Normally you will not want to output the resulting hdf5 files to your home directory (where you would normally store the code), so you should amend the following lines in the params.txt file to give the (full, not relative) path to your scratch directory, where large temporary output files are stored, e.g.

chk_prefix = /scratch/myname/BinaryBHchk_
plt_prefix = /scratch/myname/BinaryBHplt_

The executable can be run in parallel (e.g. on 4 processors) using a command like

mpirun -np 4 ./GRChombo_BinaryBH3d.Linux.64.mpiicpc.ifort.DEBUG.OPT.MPI.OPENMPCC.ex params.txt

However, usually on a cluster you are required to submit a batch job, so that the simulation is queued and run on the compute nodes. So you would write a jobscript and submit that to the queue. There should be examples for MPI and hybrid OpenMP/MPI jobs in your cluster documentation. Note that you may also need to reload the module files within the jobscript, depending on how your cluster works. Some examples for systems we use can be found here. The number of cores you need will depend on the job and the memory per core on your cluster. If you run out of memory, you may want to switch to using several OpenMP threads per task, rather than running a pure MPI job. You submit the job with a command which depends on the scheduler, again for example:

sbatch jobscript.txt

This should produce a lot of hdf5 files, which you can then view to check what has been simulated (see Visualising outputs).

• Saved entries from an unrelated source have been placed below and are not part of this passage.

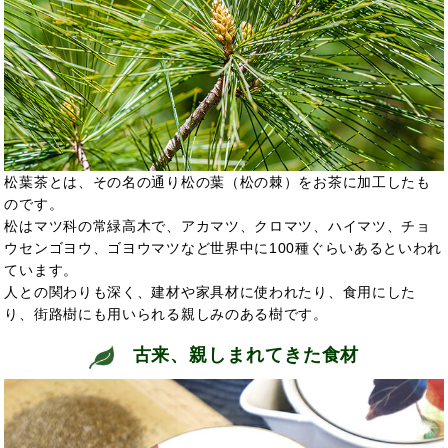
松葉茶とは、その名の通り松の葉（松の棘）をお茶に加工したも
のです。
松はマツ科の常緑高木で、アカマツ、クロマツ、ハイマツ、チョ
ウセンゴヨウ、ゴヨウマツなど世界中に100種ぐらいあるといわれ
ています。
人との関わりも深く、建材や家具材に使われたり、食用にした
り、街路樹にも用いられる親しみのある樹です。
古来、親しまれてきた食材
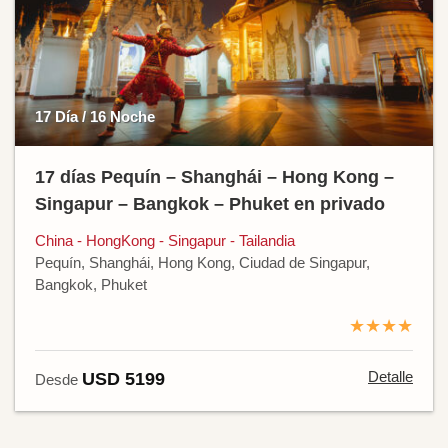
17 Día / 16 Noche
17 días Pequín – Shanghái – Hong Kong –
Singapur – Bangkok – Phuket en privado
China - HongKong - Singapur - Tailandia
Pequín, Shanghái, Hong Kong, Ciudad de Singapur,
Bangkok, Phuket
★★★★
Detalle
USD 5199
Desde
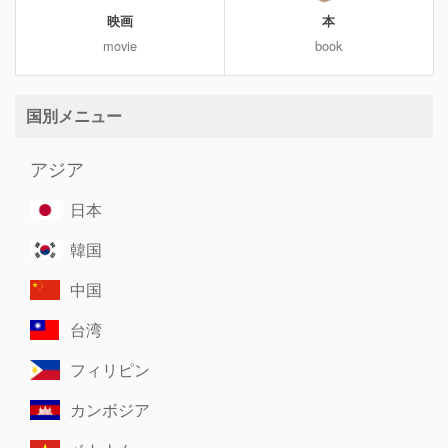
映画
本
movie
book
国別メニュー
アジア
日本
韓国
中国
台湾
フィリピン
カンボジア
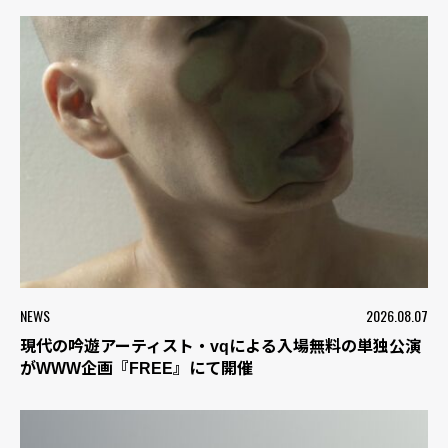
NEWS
2026.08.07
現代の吟遊アーティスト・vqによる入場無料の単独公演
がWWW企画『FREE』にて開催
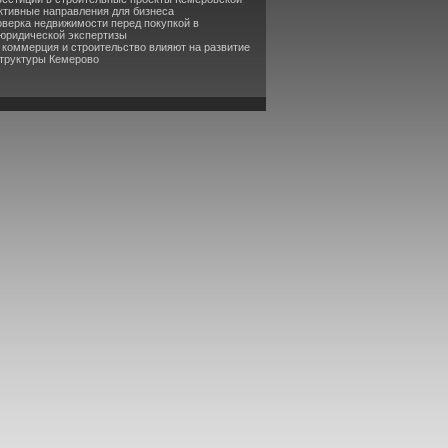
ктивные направления для бизнеса
оверка недвижимости перед покупкой в
 юридической экспертизы
к коммерция и строительство влияют на развитие
труктуры Кемерово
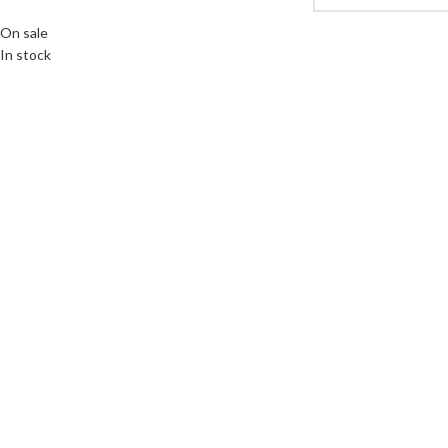
On sale
In stock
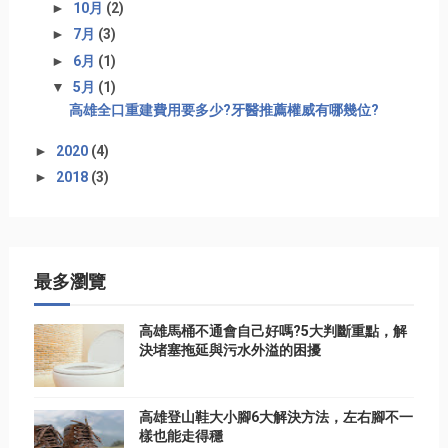
►
10月
(2)
►
7月
(3)
►
6月
(1)
▼
5月
(1)
高雄全口重建費用要多少?牙醫推薦權威有哪幾位?
►
2020
(4)
►
2018
(3)
最多瀏覽
高雄馬桶不通會自己好嗎?5大判斷重點，解
決堵塞拖延與污水外溢的困擾
高雄登山鞋大小腳6大解決方法，左右腳不一
樣也能走得穩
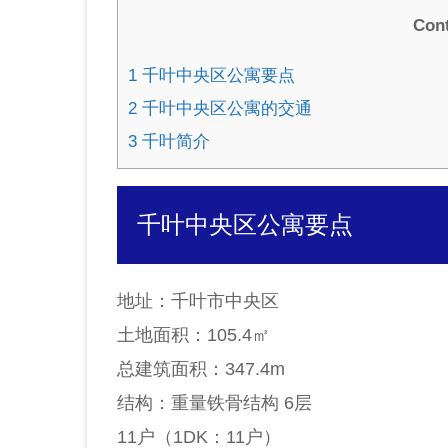
Con
1
千叶中央区公寓要点
2
千叶中央区公寓的交通
3
千叶简介
千叶中央区公寓要点
地址：千叶市中央区
土地面积：105.4㎡
总建筑面积：347.4m
结构：重量铁骨结构 6层
11户（1DK：11户）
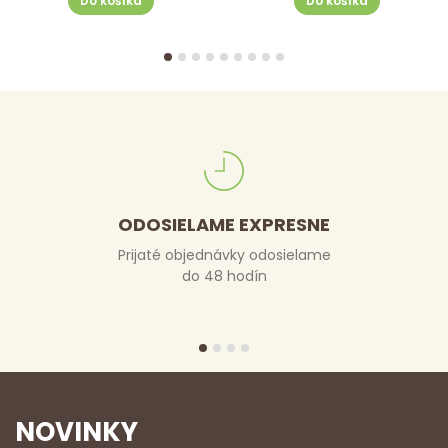
Do košíka
Do košíka
ODOSIELAME EXPRESNE
Prijaté objednávky odosielame
do 48 hodín
NOVINKY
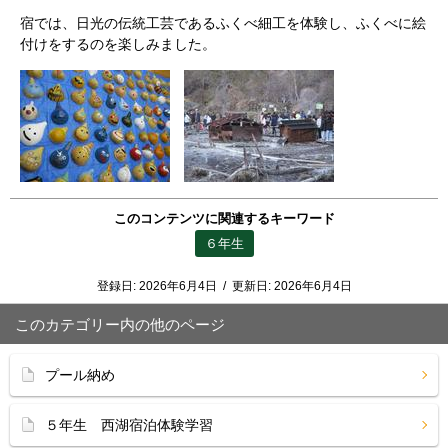
宿では、日光の伝統工芸であるふくべ細工を体験し、ふくべに絵
付けをするのを楽しみました。
このコンテンツに関連するキーワード
６年生
登録日:
2026年6月4日
/
更新日:
2026年6月4日
このカテゴリー内の他のページ
プール納め
５年生 西湖宿泊体験学習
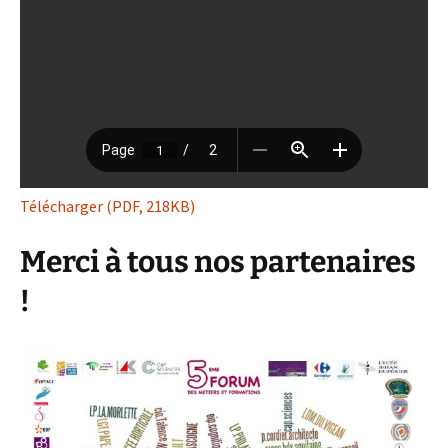
Télécharger (PDF, 218KB)
Merci à tous nos partenaires
!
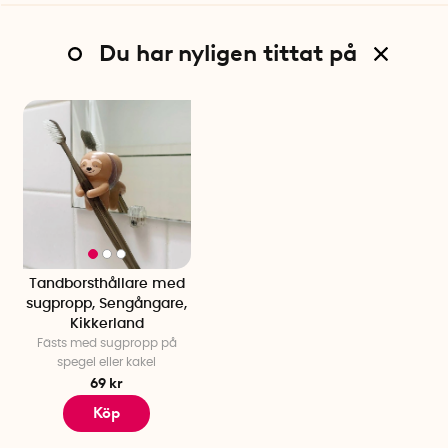
Du har nyligen tittat på
Tandborsthållare med
sugpropp, Sengångare,
Kikkerland
Fästs med sugpropp på
spegel eller kakel
69 kr
Köp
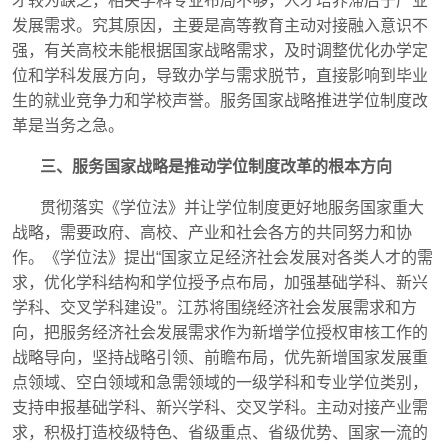
才较为缺乏，相关学科专业布局不够，人才培养滞后于产业
发展需求。究其原因，主要是高等教育主动对接融入意识不
强，有关高校未能根据国家战略需求，及时调整优化办学定
位和学科发展方向，导致办学与需求脱节，直接影响到毕业
生的就业竞争力和学校声誉。服务国家战略推进学位制度改
革是当务之急。
三、服务国家战略是推动学位制度改革的根本方向
贯彻落实《学位法》并让学位制度更好地服务国家重大
战略，需要政府、高校、产业和社会各方的共同努力和协
作。《学位法》提出“国家立足经济社会发展对各类人才的需
求，优化学科结构和学位授予点布局，加强基础学科、新兴
学科、交叉学科建设”。江苏将围绕经济社会发展需求和方
向，把服务经济社会发展需求作为新增学位授权审核工作的
战略导向，坚持战略引领、前瞻布局，优先新增国家发展重
点领域、空白领域和急需领域的一级学科和专业学位类别，
支持申报基础学科、新兴学科、交叉学科。主动对接产业需
求，积极打造校级特色、省级重点、省级优势、国家一流的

Note that your job will output files like pout.0 for each processor. Looking at these files during the run allows you to see how fast it is going. More output can be produced by setting

verbose = 1

in the params.txt file. These files will also tell you how many boxes are being processed by each processor - for good load balancing and to avoid using more processors than you need, ideally all the processors should have one (or several) boxes each, and there should be at least one per processor.

Note that Chombo does not adjust the box sizes automatically based on the number of processes you choose so you almost certainly need to adjust them for your specific application and job configuration to avoid wasting resources and/or achieve good speeds.

More information on load balancing is given in the section on performance optimisation. This is highly recommended reading.

For a more specific example of setting up a run and the outputs, see Running the BinaryBH example.